## WORK ITEM
Set the records down again, exactly, without their images.

Recorded data
______________________________

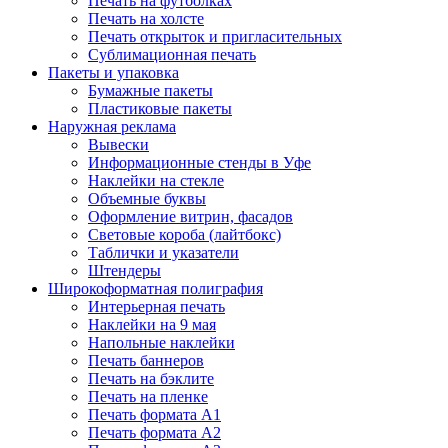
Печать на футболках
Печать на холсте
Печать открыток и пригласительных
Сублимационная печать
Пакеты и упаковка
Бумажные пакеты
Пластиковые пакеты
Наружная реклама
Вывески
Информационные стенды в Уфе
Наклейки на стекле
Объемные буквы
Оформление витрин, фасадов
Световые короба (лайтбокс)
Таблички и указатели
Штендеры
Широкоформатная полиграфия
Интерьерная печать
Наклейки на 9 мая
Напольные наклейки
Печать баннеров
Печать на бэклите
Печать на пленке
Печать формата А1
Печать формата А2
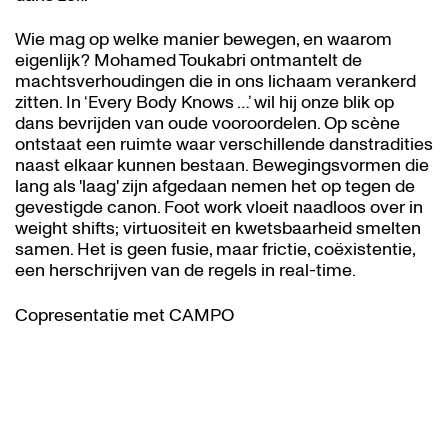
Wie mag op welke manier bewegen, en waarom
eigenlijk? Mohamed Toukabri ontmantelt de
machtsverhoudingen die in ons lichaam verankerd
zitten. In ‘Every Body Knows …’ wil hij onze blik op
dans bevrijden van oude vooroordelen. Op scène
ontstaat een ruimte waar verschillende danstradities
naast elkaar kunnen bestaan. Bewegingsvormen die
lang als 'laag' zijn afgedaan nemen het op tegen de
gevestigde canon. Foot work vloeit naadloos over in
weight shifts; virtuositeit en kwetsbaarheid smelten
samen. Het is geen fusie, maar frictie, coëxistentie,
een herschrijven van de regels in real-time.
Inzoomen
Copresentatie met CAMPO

______________________________

## SOLUTION FOR THIS PROBLEM
Печать на футболках
Печать на холсте
Печать открыток и пригласительных
Сублимационная печать
Пакеты и упаковка
Бумажные пакеты
Пластиковые пакеты
Наружная реклама
Вывески
Информационные стенды в Уфе
Наклейки на стекле
Объемные буквы
Оформление витрин, фасадов
Световые короба (лайтбокс)
Таблички и указатели
Штендеры
Широкоформатная полиграфия
Интерьерная печать
Наклейки на 9 мая
Напольные наклейки
Печать баннеров
Печать на бэклите
Печать на пленке
Печать формата А1
Печать формата А2
Wie mag op welke manier bewegen, en waarom
eigenlijk? Mohamed Toukabri ontmantelt de
machtsverhoudingen die in ons lichaam verankerd
zitten. In ‘Every Body Knows …’ wil hij onze blik op
dans bevrijden van oude vooroordelen. Op scène
ontstaat een ruimte waar verschillende danstradities
naast elkaar kunnen bestaan. Bewegingsvormen die
lang als 'laag' zijn afgedaan nemen het op tegen de
gevestigde canon. Foot work vloeit naadloos over in
weight shifts; virtuositeit en kwetsbaarheid smelten
samen. Het is geen fusie, maar frictie, coëxistentie,
een herschrijven van de regels in real-time.
Inzoomen
Copresentatie met CAMPO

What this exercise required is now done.